GUILFORD COUNTY — The Guilford County Board of Commissioners considered a wide range of funding needs during a more-than-two-hour budget work session Monday afternoon.
Board members heard about needs for more school nurses and for professional firefighters to make up for the dwindling volunteers in fire districts of unincorporated areas, among other issues.
Vice chair Carlvena Foster recommended the board approve $400,000 to continue to provide remote-learning programs during the summer to help low-income parents get child care. In August, the board approved spending at least $500,000 from its $93.7 million federal coronavirus relief funding for that program. Foster, executive director of the Carl Chavis YMCA in High Point, said it made a difference.
“I would very much like for the board to consider using the county funds that we rolled over and provide $400,000 to continue to be able to serve these parents so that they can continue to work, and help businesses to stay open,” Foster said.
Board member James Upchurch said he wanted more research to find out what Guilford County Schools’ summer funding would allow and whether there are other potential funding sources.
Chairman Skip Alston said he thought the board was not ready to take a vote related to the budget, which County Manager Michael Halford expects to present at the board’s May 20 regular meeting. The public can comment at the board’s June 3 meeting.
Halford reported all department budget requests have been submitted and his manager meetings are nearing completion. He said the county received Guilford Technical Community College’s budget request and the GCS superintendent’s recommended budget, which amount to a more than $33.7 million increase. GCS seeks an extra $25 million in operational funding, an increase of more than 11%, and $10 million more in capital funding from the county for the 2021-22 fiscal year, which begins July 1.
With nearly 240 vacant positions, attracting and retaining employees is one of the major needs the county faces, along with infrastructure repair and maintenance, Halford said.
The next step for a proposed $300 million school bond issue is slated for May with a review by the Local Government Commission to establish a bond schedule, with the intention to sell the bonds in September, Finance Director Derrick Bennett said.

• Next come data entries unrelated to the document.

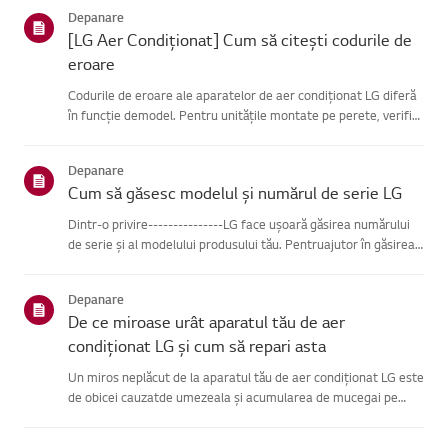
alimentare înainte de a curăța unitatea exterioară.(Este po...
Depanare
[LG Aer Condiționat] Cum să citești codurile de
eroare
Codurile de eroare ale aparatelor de aer condiționat LG diferă
în funcție demodel. Pentru unitățile montate pe perete, verifică
LED-ul de pe telecomandă, întimp ce modelele de tip stand le
afișează pe panou sau pe LED.Vezi exemplele și inst...
Depanare
Cum să găsesc modelul și numărul de serie LG
Dintr-o privire---------------LG face ușoară găsirea numărului
de serie și al modelului produsului tău. Pentruajutor în găsirea
informațiilor despre produsul tău, alege produsul LG
dincategoriile de mai jos.Selectează-ți produsulAcest ghid ...
Depanare
De ce miroase urât aparatul tău de aer
condiționat LG și cum să repari asta
Un miros neplăcut de la aparatul tău de aer condiționat LG este
de obicei cauzatde umezeala și acumularea de mucegai pe
schimbătorul de căldură intern sau de unfiltru de aer murdar.
Poți rezolva ușor această problemă scăzând temperatura sub...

Board members have a goal of adopting a budget at their June 17 meeting.
Public Health Director Iulia Vann provided additional information about the need for more school nurses in answer to board members’ earlier questions. She presented data from the 2018-19 school year to illustrate the demand for services before the pandemic caused a disruption in in-person classes. During that school year:
• 37,657 students came to a school nurse
• There were 56,568 unduplicated school nurse encounters with students
• School nurses audited 11,153 medications and screened 23,547 students’ vision, referring 2,241 of them for follow up.
About 92% of students who saw a nurse were sent back to class, Vann said.
She also presented data from 2017-19 that showed a total of 2,706 EMS calls made because a student or staff member had a medical condition. School nurses made those EMS calls 207 times, while about 1,500 calls were made without a school nurse on site, Vann said.
When asked whether some of these 911 calls could have been handled by a school nurse, Vann said some of them could have been handled by a registered nurse at the school, but the county does not have the capacity to staff all schools.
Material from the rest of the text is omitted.